Yes. Lots of folks refer to pendulum absorbers as "counterweights", including the manufacturers. I prefer to be more precise with the terms I use, a habit pounded into my thick skull by an engineering mentor. Here's the deal.
Set the wayback machine for the 1930's. Everyone is trying to develop larger, more powerful radial engines, but cranks break and props fail. The cause is found to be vibratory twisting of the crankshaft. Along come three guys named Solomon, Sarazin and Chilton, who develop different devices all operating on the same principle...a pendulum to counter torsional vibration. Chilton's patent describes what we know today as a "counterweight", but how did it get the name?
In the case of a
radial, the pendulum absorber is in fact located 180 degrees from the crankpin, and replaces one or both
fixed counterweights. A pendulum arranged this way is both counterweight
and absorber. Visit a university library and dig out the SAE Transactions from around 1938 or 1939. The engine designers were really excited; the new device meant they had a way to control an entire vibratory order, not just a frequency, and do so
without adding any new weight to the engine. It was one of many developments which helped win WWII.
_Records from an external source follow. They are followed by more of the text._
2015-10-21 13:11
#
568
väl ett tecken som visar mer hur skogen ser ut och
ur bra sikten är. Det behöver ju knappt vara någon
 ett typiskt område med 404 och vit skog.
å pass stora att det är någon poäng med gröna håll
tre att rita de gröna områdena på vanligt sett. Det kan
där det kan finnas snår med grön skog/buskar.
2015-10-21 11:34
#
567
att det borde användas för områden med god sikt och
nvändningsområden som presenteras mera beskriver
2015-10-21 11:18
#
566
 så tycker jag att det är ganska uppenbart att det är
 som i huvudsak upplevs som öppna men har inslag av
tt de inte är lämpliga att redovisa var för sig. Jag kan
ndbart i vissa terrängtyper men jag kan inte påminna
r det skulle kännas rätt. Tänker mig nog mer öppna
I think it was Continental who first published (again in the SAE Transactions) experiments with applying torsional pendulums to a small flat engine. The difference, as compared to a radial, was that the pendulums were applied in matched pairs, at 90 degrees to the adjacent crankpin.
A flat engine has no counterweights; each piston assembly is countered by its opposing twin. The pendulums counter nothing but themselves.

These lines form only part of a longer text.